‘Highly traumatic’ strip search of female Canberra prisoner violated Human Rights Act, review finds


The strip search of a female inmate inside a Canberra prison earlier this year breached the territory’s Human Rights Act, according to a damning review which also found the ACT’s policies around mandatory searches did not have a legal basis.

The ACT’s Inspector of Correctional Services (ICS) on Thursday released the review into the strip search of a 37-year-old Indigenous prisoner at the Alexander Maconochie jail earlier this year.

The search made headlines after the Guardian revealed the incident in January. The ACT government obtained court orders suppressing footage depicting prison guards forcibly strip-searching the woman.

The Guardian previously reported that the woman was a sexual assault survivor with a number of physical and mental health issues including a heart condition requiring a pacemaker.

On the day of the search, she had been denied approval to attend her grandmother’s funeral “due to logistics” and, according to the ICS report, began threatening to self-harm.

According to the inspector’s report, she was moved to the prison’s crisis support unit where she refused to undergo a strip search. Footage reviewed in the investigation showed the woman yelling “cannot breathe” at various times while detained.

“During the use of force there are up to 12 staff in the immediate vicinity, some at times enter the cell, and others stay by the door or in the corridor outside the cell,” the report states.

“At least two of these staff are male. The use of force could also potentially be viewed live on CCTV by staff at the CSU duty point, in the operations building and in the master control room”.

The report states that while the corrective officers were holding her down, the woman eventually agreed to comply with a search that occurred in front of two female officers in a bathroom. For that reason, the ICS report found the search did not occur in front of male officers.

The prisoner in a letter had alleged she was also stripped naked by the guards in view of other male inmates.

The report was damning on the use of force during the search and policies which required mandatory strip searches of inmates entering the crisis support unit.

It found that the decision to use force to carry out the search initially was “not a last resort as required” by the territory’s Corrections Management Act and that it did not comply with the territory’s Human Rights Act.

“There is no doubt that the use of force would have been a highly traumatic incident for [the woman], particularly given her recent history of sexual assault, her ongoing mental health condition, and the feelings of loss and grief experienced from the sudden death of her grandmother,” Thursday’s report stated.

“Furthermore, [the woman] had medical conditions relating to her heart and lung which were known to the [prison officers], and it is highly likely that any risks to [her] health posed by using force and restraining her were significantly increased due to these conditions.

“We note that the decision to conduct a forced strip search was not an approach that all staff were entirely comfortable with. This incident has been stressful for some staff involved.”

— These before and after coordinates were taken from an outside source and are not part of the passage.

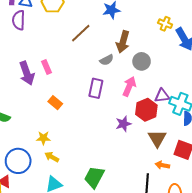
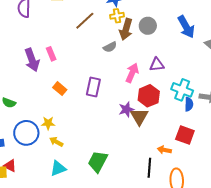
yellow cross: (165, 24) -> (117, 16), moved, turned -32
gray circle: (142, 61) -> (148, 26), moved
purple rectangle: (96, 88) -> (93, 87), moved
purple triangle: (162, 96) -> (157, 65), moved
brown triangle: (157, 138) -> (139, 117), moved
blue circle: (18, 161) -> (26, 133), moved

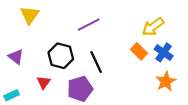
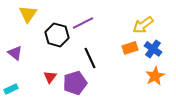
orange rectangle: (139, 51) -> (130, 48), turned -63
black hexagon: (61, 56) -> (57, 35), moved
red triangle: (44, 82) -> (50, 77), moved

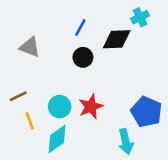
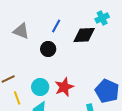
gray triangle: (30, 47) -> (21, 31), moved
black circle: (83, 57) -> (48, 49), moved

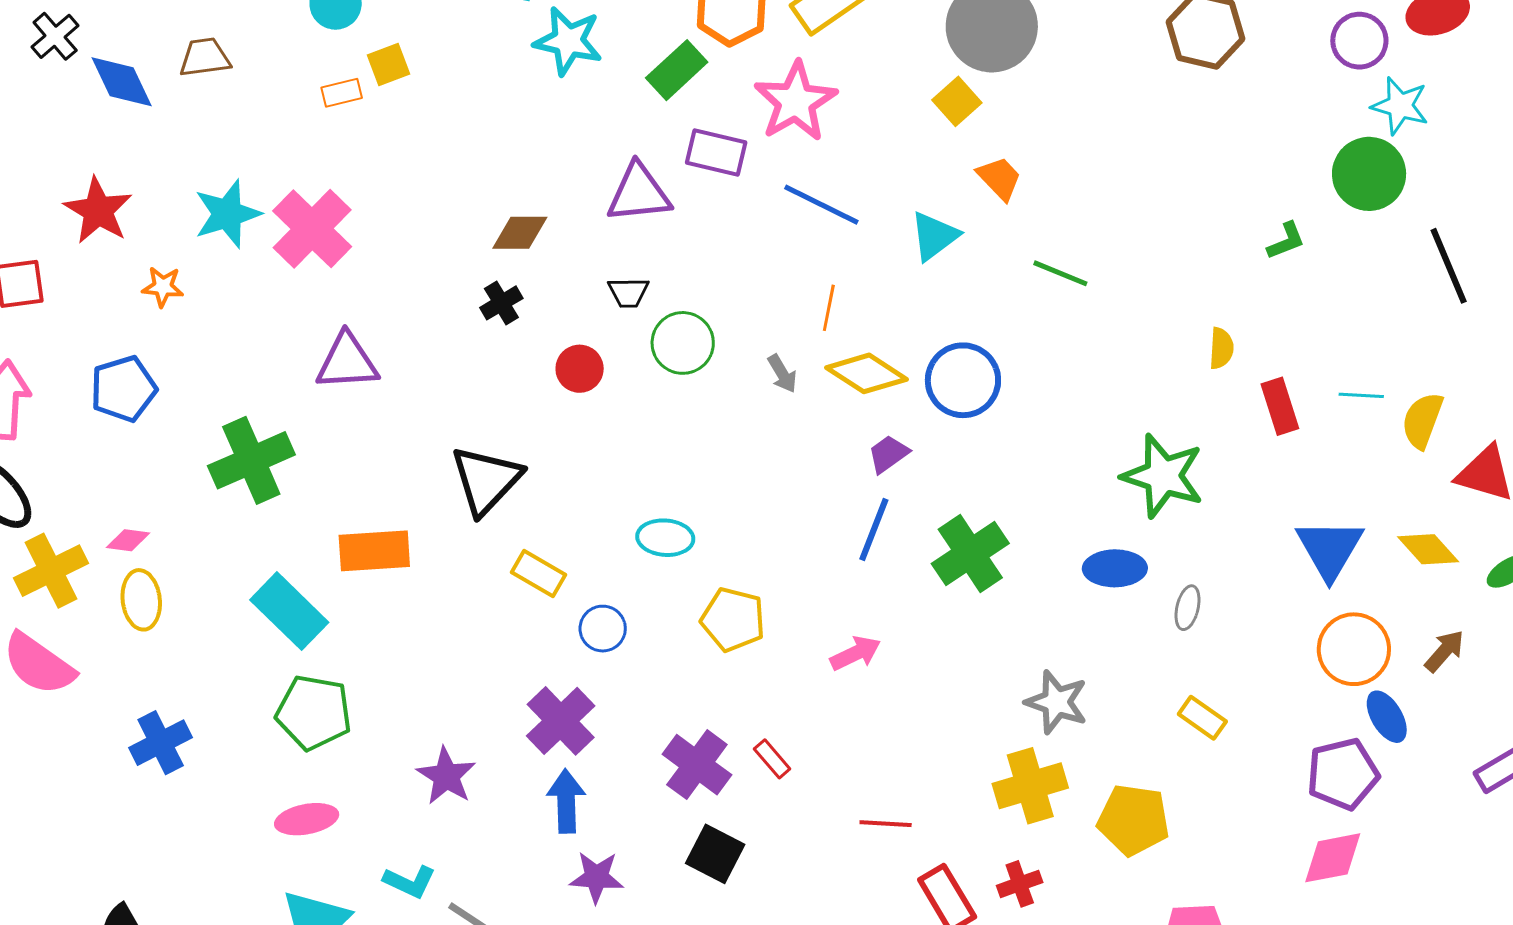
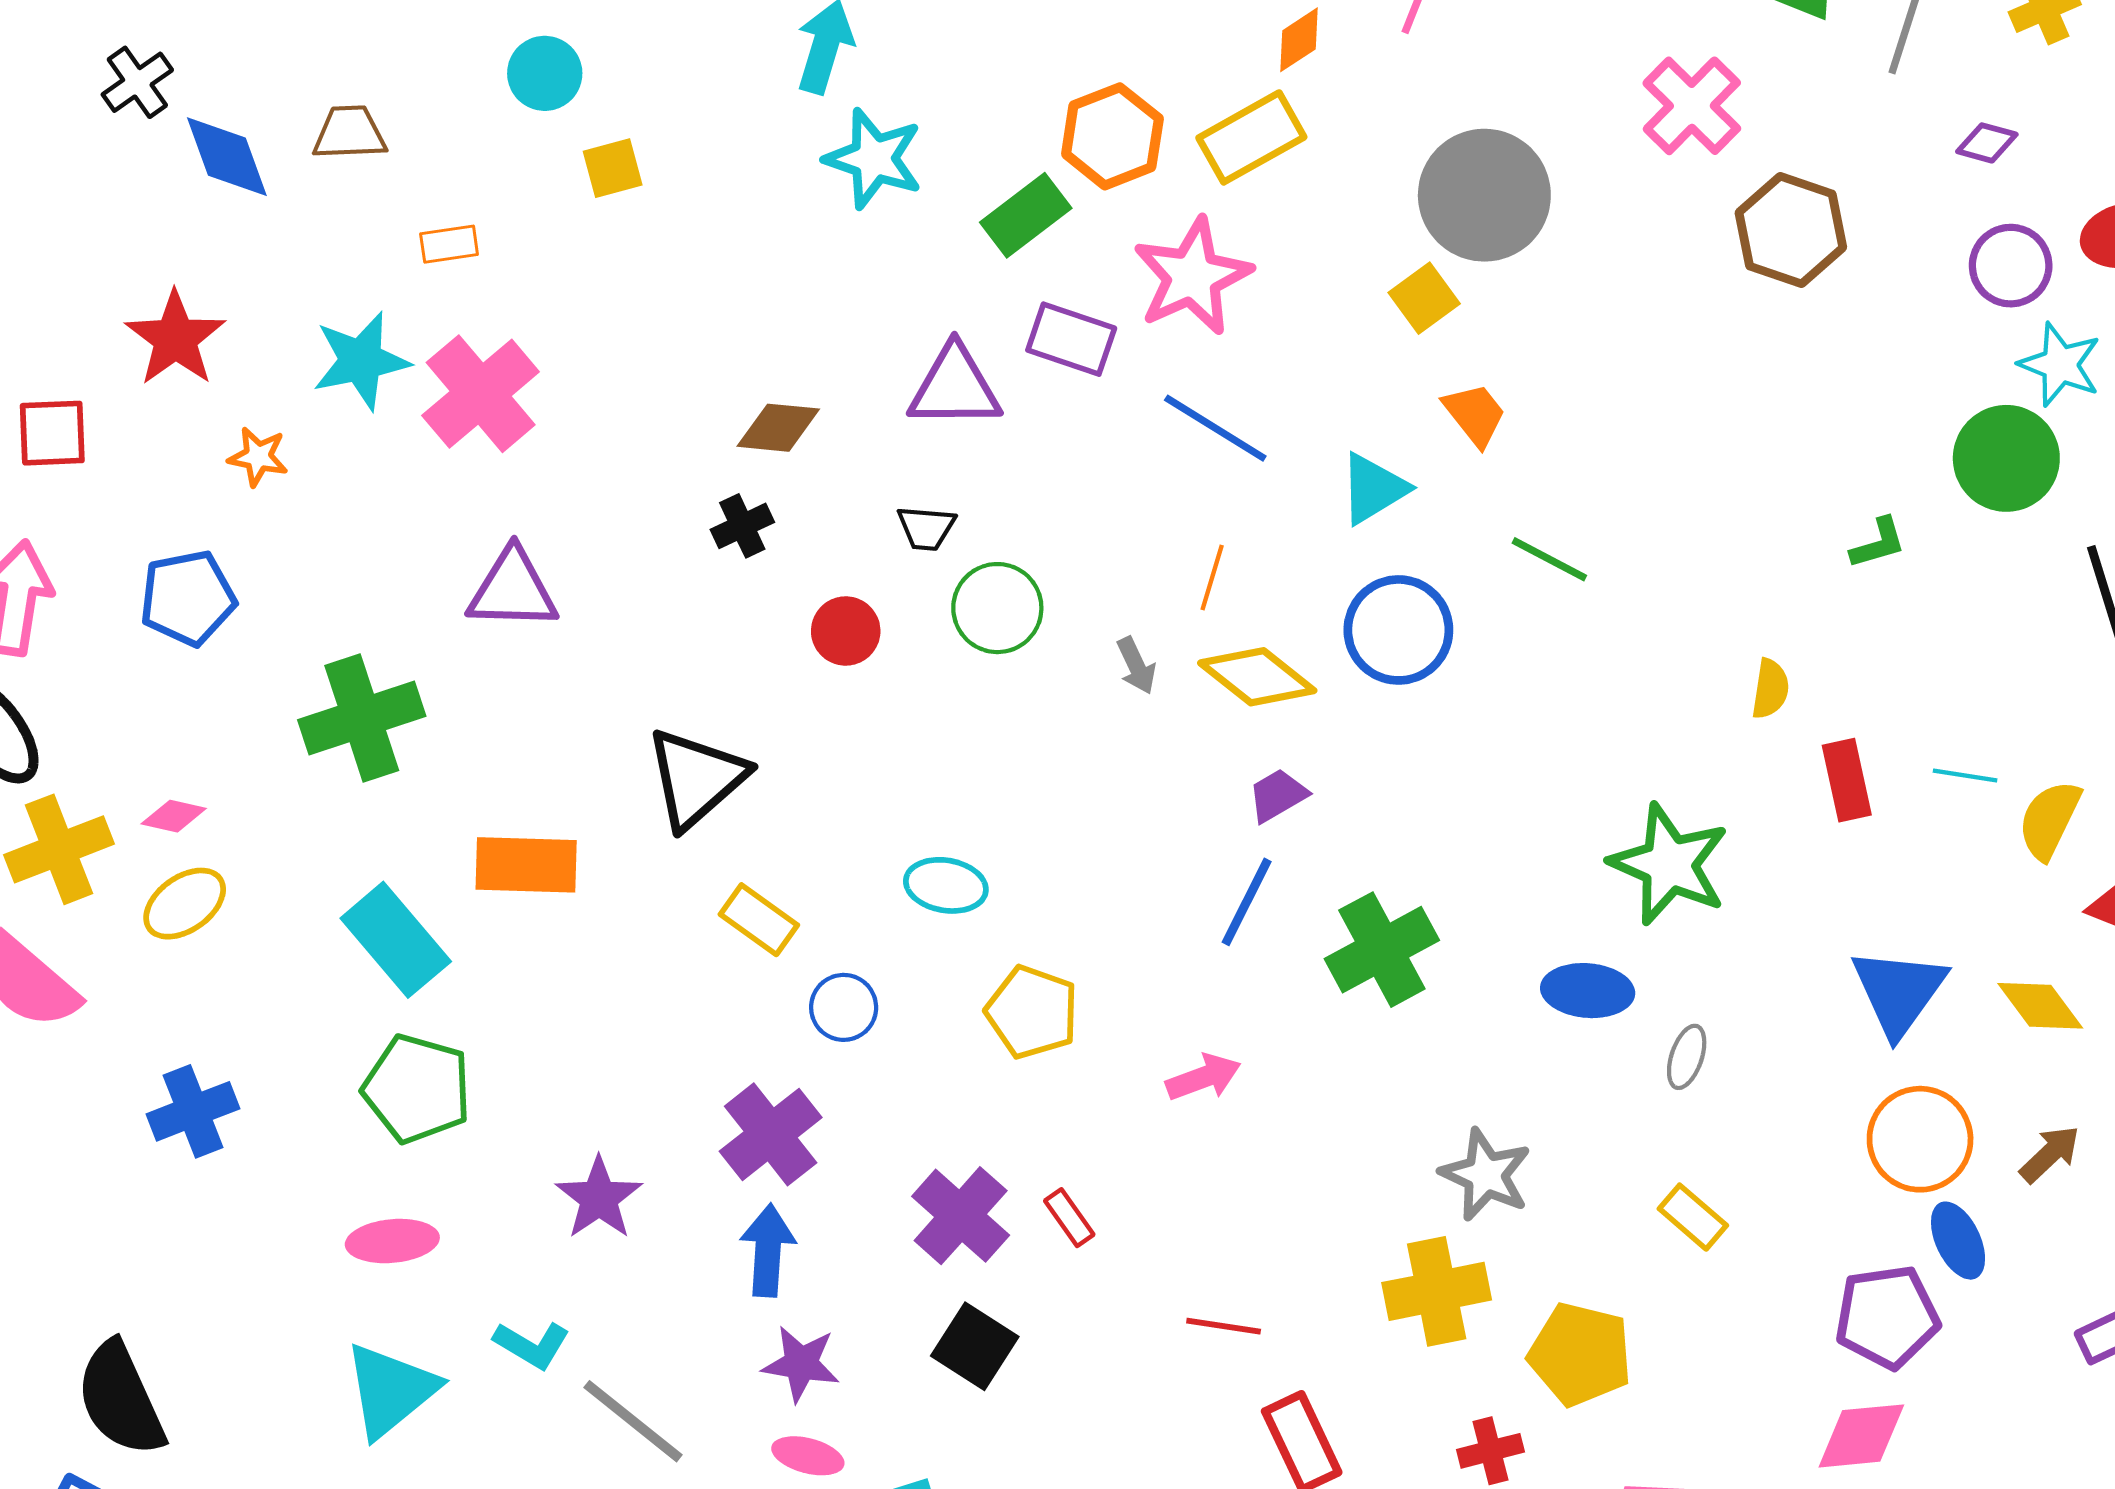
orange rectangle: (342, 93) -> (449, 244), moved
blue circle: (963, 380) -> (1398, 630), moved
yellow ellipse: (141, 600) -> (185, 904), turned 56
red cross: (1020, 884) -> (1491, 1451), moved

The ICS, Neil McAllister, found the decision to carry out the search was lawful because staff had a “reasonable suspicion” the woman was “concealing a ‘seizable item’ that could be used to harm herself or others”. But he found the decision to conduct a forced strip search “did not comply” with the territory’s own Human Rights Act.

The report stated that while corrections staff were not explicitly required to consider an inmate’s human rights when conducting a forced strip search it was “inexcusable” that it was not “directed by policy and procedure”.

“The decision to conduct a forced strip search and the events that followed … was an unreasonable limitation on [the woman’s] human rights,” the report found.

“This conclusion is reached because of [the woman’s] additional vulnerabilities including her mental and physical health condition [which] caused what is an already inherently degrading practice to have even more of an impact on her rights, and because there was a less restrictive means that was not explored.”

In response to the report, the ACT’s corrections minister, Mick Gentleman, said the government would fast-track the purchase of body scanners to limit the need for strip searches.

“ACT Corrective Services was already in the process of procuring a full body scanner for the [prison]. In light of the inspector’s recommendation, we’ll now procure two,” he said.

“I understand strip searches can be stressful and traumatising for both detainees and staff and as a result we would like to minimise strip-searching as much as possible.”